А мама купила отличный материал на шторы: «Вам на новоселье». А мне, знаешь, начинает нравится жизнь по отдельности. Вроде бы как замужем и вроде бы как свободный человек. Я уже привыкаю к этому. Хорошо любить на расстоянии. Главное, писать, что любишь, скучаешь, и ничего больше не надо.
19 декабря 1982
Здравствуй, Вовочка!
Ты получаешь мои письма?
Сны мне снятся не очень приятные. Я никак встретиться с тобой не могу, ты всё время уходишь.
Завтра – празднуем на работе. День рождения у сотрудника. Зачем-то я согласилась торт купить, всем идти специально, а мне по пути. Тешу себя тем, что могу на целых полчаса дольше поспать. Правда, без меня не смогут сделать злополучный АСКИД, а время на машине с 9 часов, но это можно будет перенести. Надеюсь, наши догадаются договориться с операторами. У меня зато великая радость – я скорректировала свои программы с учётом буквы в индексе, но до конца всё проверить не могу, так как жду от Рохлиной контрольного примера. Надо мной смеются, разве, говорят, не знаешь, где стоят телетайпы, как они включаются, как набивать, что набивать, Рохлину-то долго можно ждать. Но я жду.
Сейчас по телевизору был фильм «Служили два товарища». Хороший фильм. К сожалению, я пропустила начало и потом смотрела не очень внимательно, но фильм всё равно чудный. А в программе «Время» рассказывали про наш Верх-Исетский завод. Пустячок, а приятно.
Папа напечатал фотографии – Таня и Аня приехали. Я спросила про наши, папа сказал, что теперь мы на очереди первые. Правда, я уже долго стою первая на очереди. Но надежды не теряю. Так что фотографии мы когда-нибудь где-нибудь как-нибудь получим.
Ну что тебе ещё написать? Нашла бы что сказать, если бы ты был рядом.
20 декабря 1982
Таня всё рассказала. Была большая разборка. «Какой такой иностранец?!» – кричала мама. А папа сказал: «ГДР – дружественная нам страна».
23 декабря 1982
Лапонька моя, здравствуй!
Я перестала тебе писать. Было очень много работы.
Как ты там живёшь, Вовочка?
Я скучаю без тебя. Старею без тебя. Плохо без тебя. Нельзя мне грустные письма писать. Но знаешь, грустно мне почему-то.

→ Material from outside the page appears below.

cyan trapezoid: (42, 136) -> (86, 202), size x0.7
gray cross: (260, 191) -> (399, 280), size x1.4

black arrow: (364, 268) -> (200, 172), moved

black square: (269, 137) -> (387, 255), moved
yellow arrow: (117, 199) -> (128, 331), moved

Вроде бы всё хорошо. Систему мы сдали, правда, с некоторыми оговорками, сразу идут переделки и прочая. Но главное, что сдали в срок. А то не очень приятно сознавать, что из-за меня премии могут лишить. Разговоры-то ходят давно, что премии мы и в этом квартале лишимся.

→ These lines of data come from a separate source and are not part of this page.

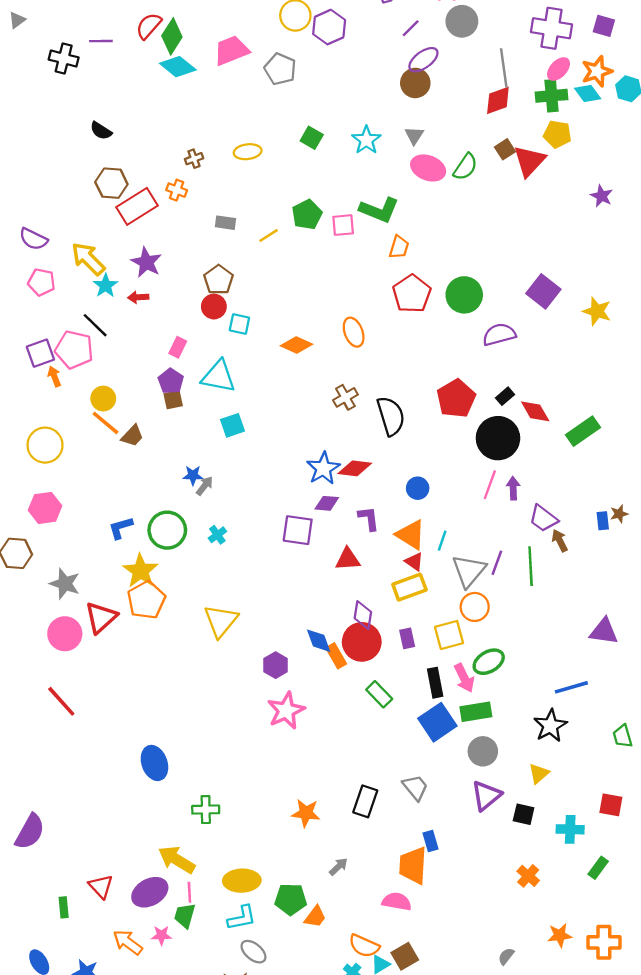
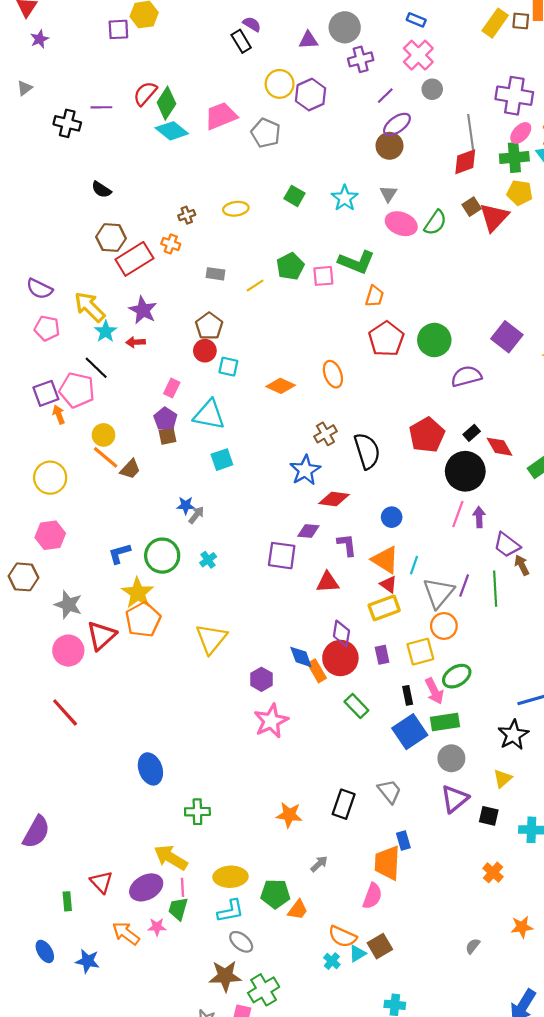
gray circle: (462, 21) -> (432, 89), size x0.7
blue star: (323, 468) -> (305, 470), moved
black rectangle: (435, 683) -> (408, 695), size x0.7
pink semicircle: (397, 902) -> (372, 896), turned 100

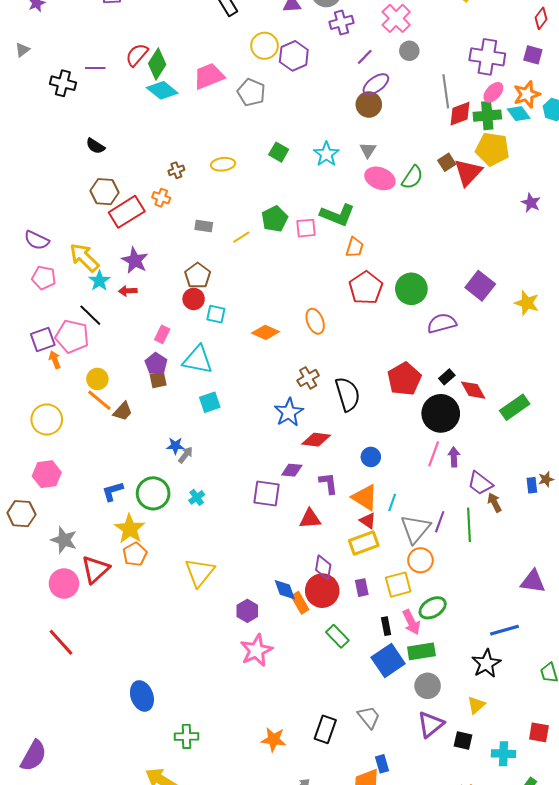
red diamond: (465, 162) -> (460, 114), moved
yellow pentagon: (520, 193) -> (492, 149), size x1.4
orange pentagon: (143, 620) -> (135, 554), size x0.7

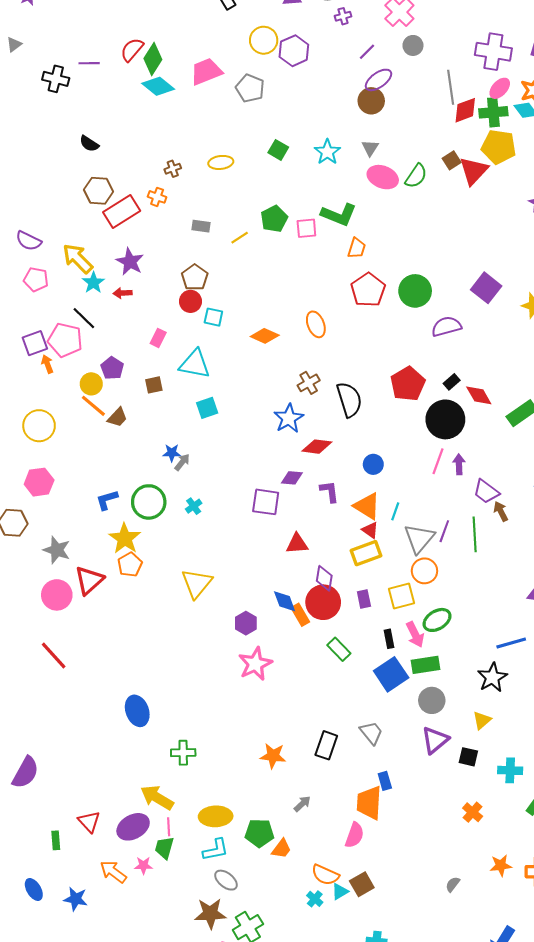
purple cross: (341, 22) -> (343, 16), size x0.7
purple pentagon: (156, 364) -> (112, 368), moved
red triangle: (310, 519) -> (297, 544), moved

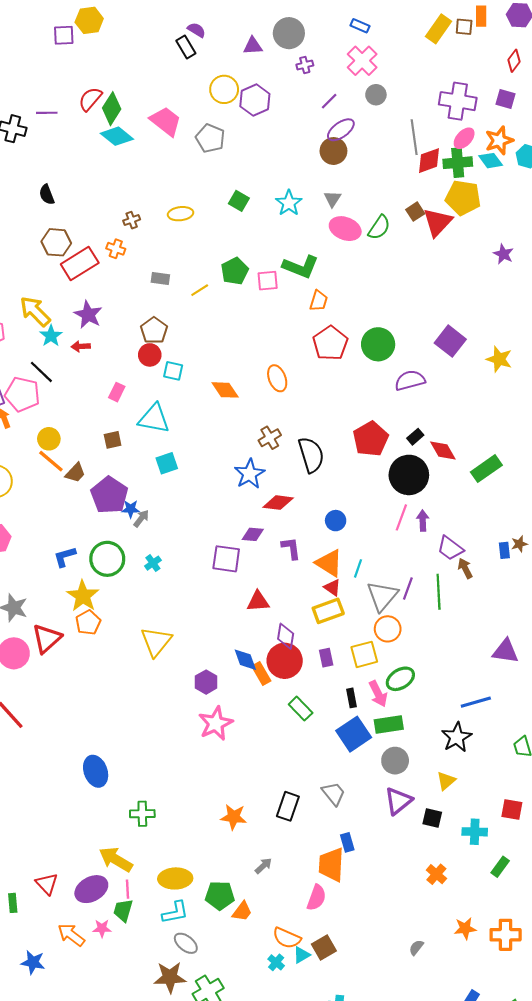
pink trapezoid: (206, 72) -> (166, 121), turned 60
black semicircle: (89, 144) -> (47, 195), turned 36
orange diamond: (265, 336) -> (225, 390), turned 32
purple pentagon: (112, 368) -> (109, 495), moved, size x1.6

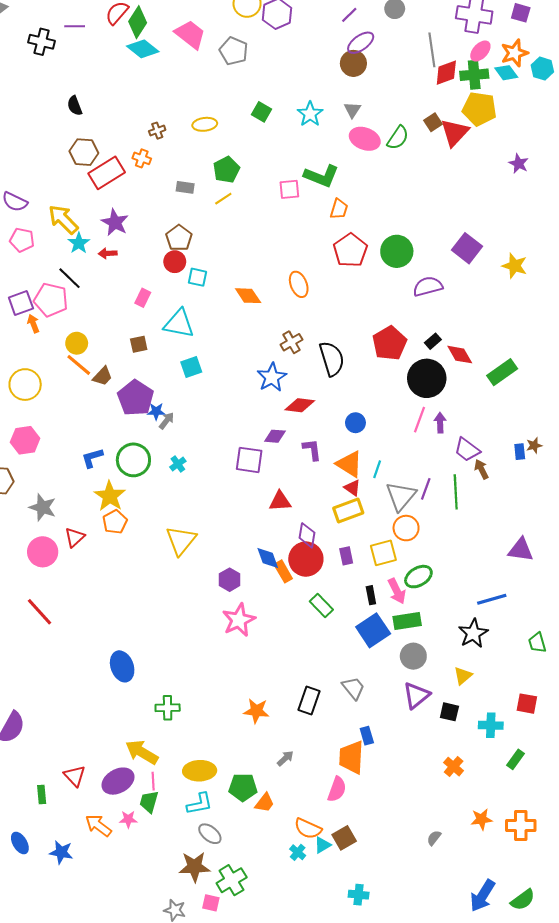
green pentagon: (235, 271) -> (226, 170), moved
red triangle: (47, 638) -> (75, 537), size x0.7

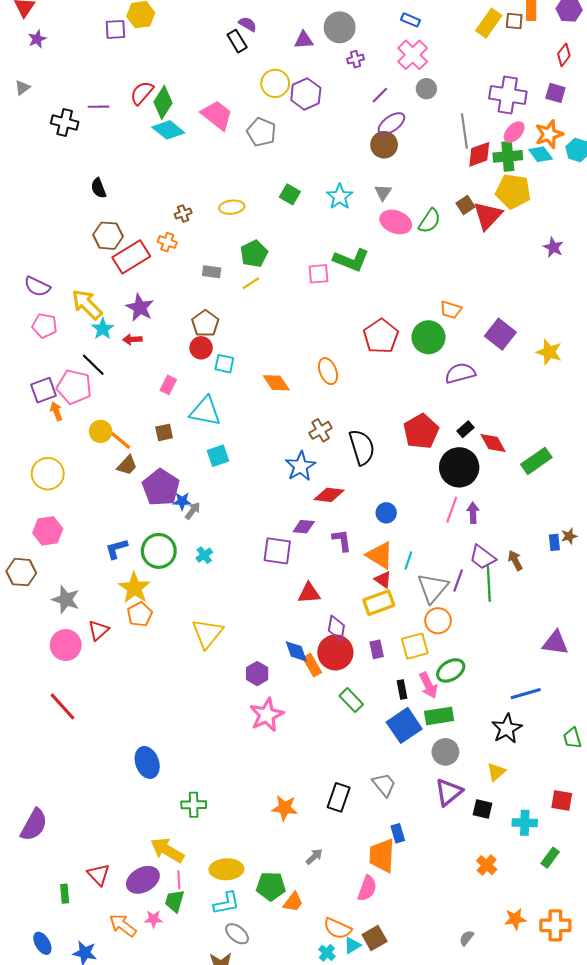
orange trapezoid: (339, 209) -> (451, 310), moved, turned 90
orange line: (79, 365) -> (119, 439), moved
purple trapezoid: (467, 450) -> (482, 557), moved

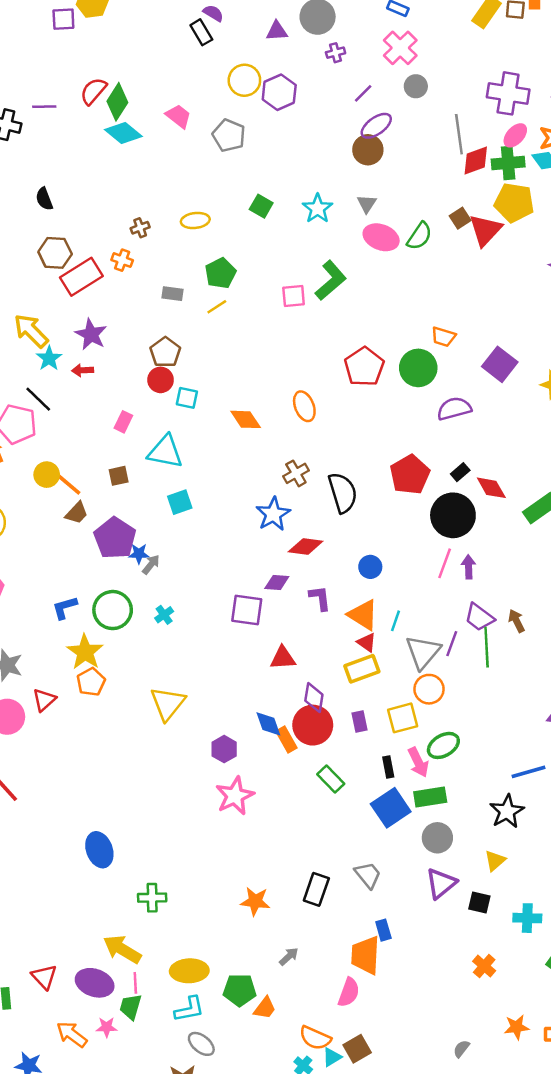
pink trapezoid: (217, 115) -> (178, 116), size x0.7
green L-shape: (351, 260) -> (331, 280), turned -63
purple ellipse: (143, 880) -> (95, 983), turned 48

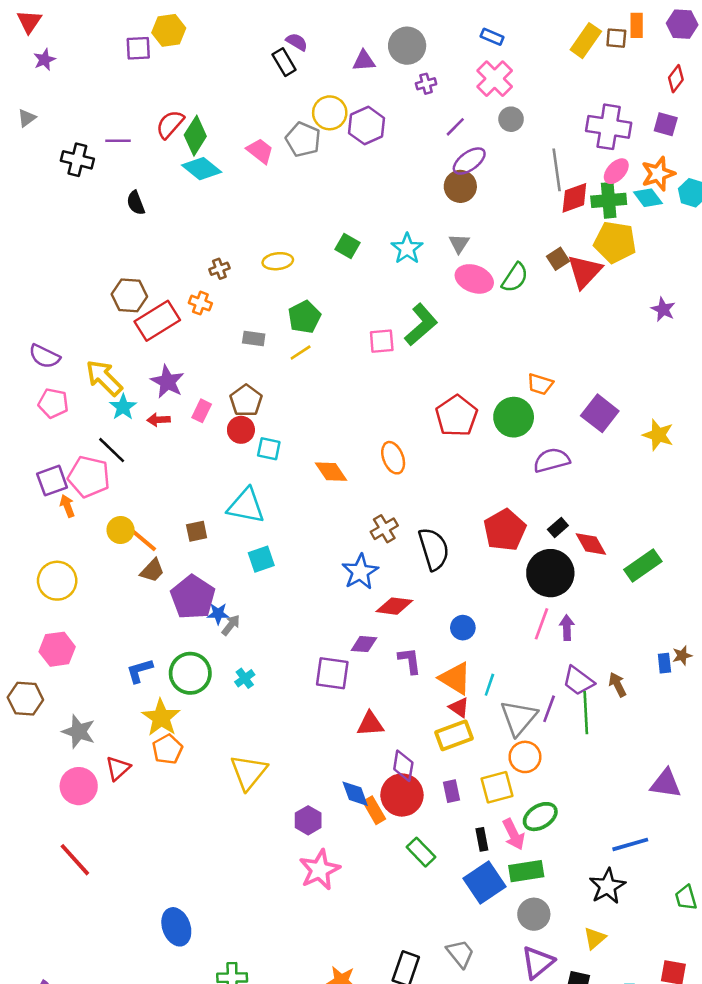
gray pentagon: (229, 135) -> (303, 139), moved
black semicircle: (44, 199) -> (136, 203), moved
pink rectangle: (123, 422) -> (202, 411), moved

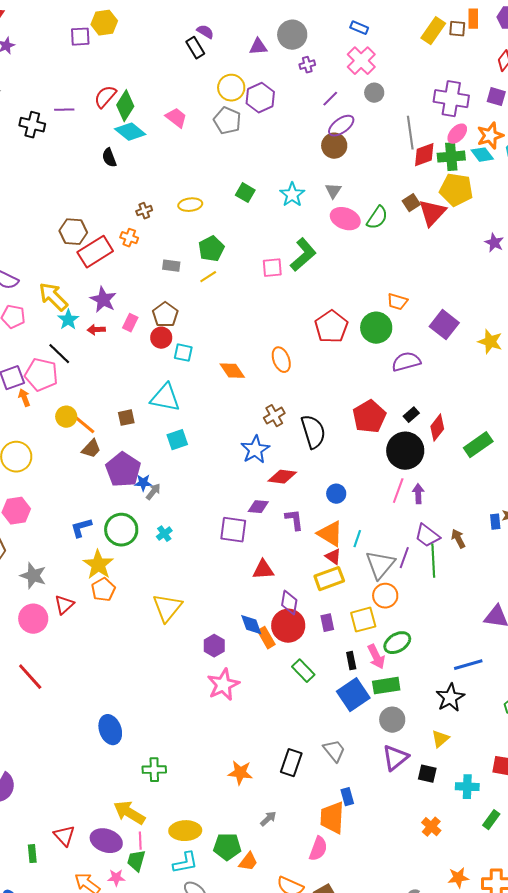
gray pentagon: (303, 139) -> (227, 121), moved
black semicircle: (136, 203) -> (109, 158), moved
red diamond: (591, 544) -> (437, 428), turned 68

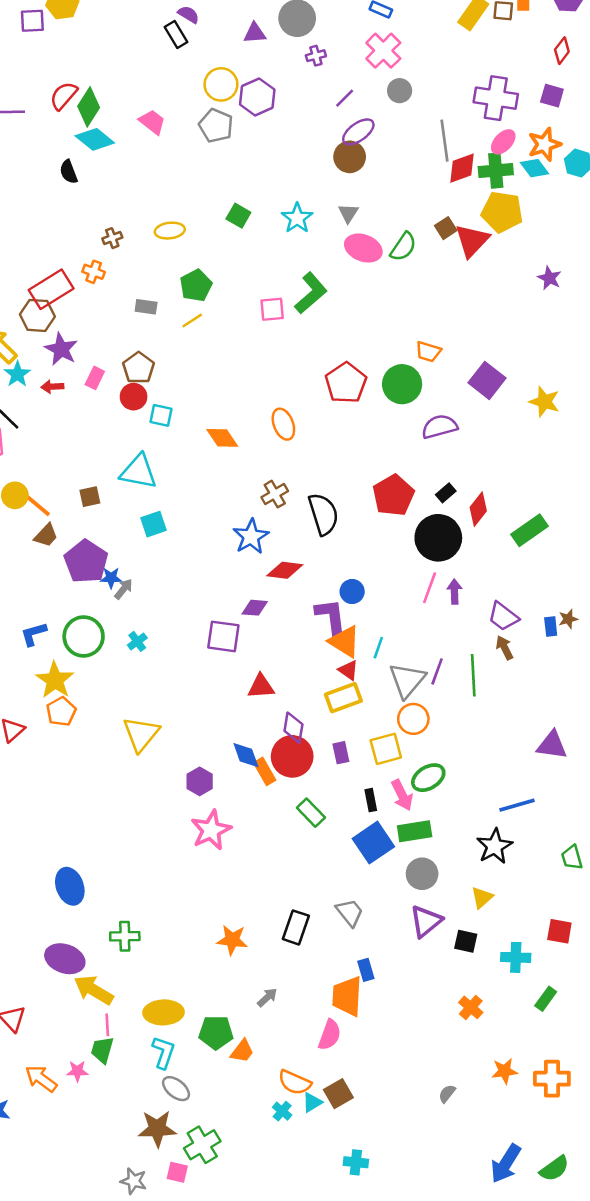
brown hexagon: (73, 232) -> (37, 315), moved
purple L-shape: (294, 520) -> (331, 616), moved, size x1.4
purple trapezoid: (427, 536) -> (503, 616), moved
purple ellipse: (106, 841) -> (65, 959), moved
cyan L-shape: (185, 863) -> (164, 1052), turned -60

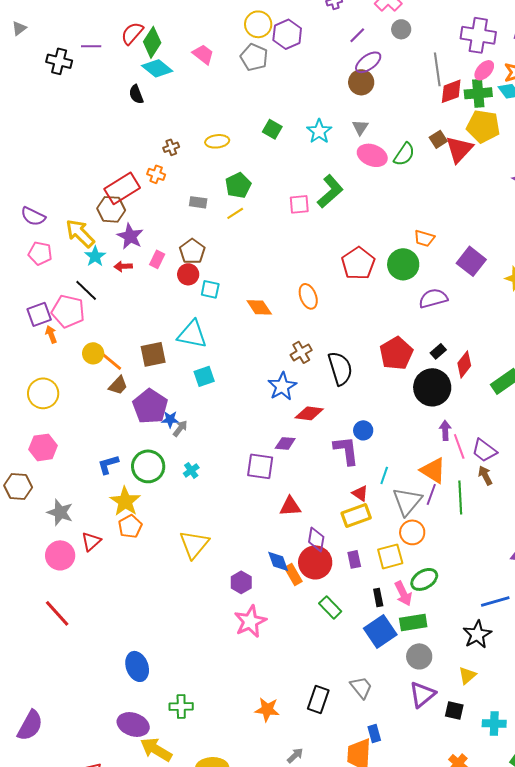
brown square: (90, 497) -> (153, 354), size x1.5
pink line: (430, 588) -> (459, 446), moved, turned -40
orange triangle: (345, 641) -> (433, 470), moved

Погода не очень-то плохая.
24 декабря 1982
Вовочка, любимый мой, здравствуй!
И опять от тебя нет письма. Я бежала домой с работы, почему-то казалось, что будет письмо, а его опять нет. Грустно. Те твои письма я совсем зачитала, почти до дыр. Уж и не знаю, что тебе писать. Снова тебе в любви объясняться? Тебе это, наверное, уже надоело. Ничего новенького.
Лапонька, ну правда, я так тебя люблю. Так скучаю без тебя. Каждый день жду десяти часов, когда тебе можно будет позвонить. Засекут меня когда-нибудь на работе, но я не могу не слышать твоего голоса. Со страхом жду Нового года. Обычные дни ещё ничего проходят, работы очень много, отвлекаюсь как-то. А Новый год есть Новый год. Плохо мне будет без любимого мужа. Солнышко, я бы приехала к тебе, но самолёт, да и ты не очень-то приглашаешь. Ещё целых семь дней, а мне уже плохо, прямо чувствую, как будет тошно в сам Новый год.
Вовочка, ну почему так плохо без тебя? Меня в секторе пытаются растормошить, приобщить, я вообще-то член редколлегии, но ничего не могут добиться.
Требуют ещё от нас с Огневой АСКИД. Сегодня с утра мы вводили перфоленты, но не учли некоторых ситуаций, и программа сработала не совсем верно. Манников опять сказал нам с Огневой всё, что думает о нас, о системе и прочем, ещё он внёс большие изменения в нашу программу, ещё ему нужно скорректировать свою программу перекодировки, а машина на профилактике. От нас требуют, чтобы в пятницу всё уже было готово. Мы вечером с Огневой машину обманывали, и мы её обманули. Если так пойдёт и дальше, то очень может быть, что к пятнице мы добьёмся больших результатов.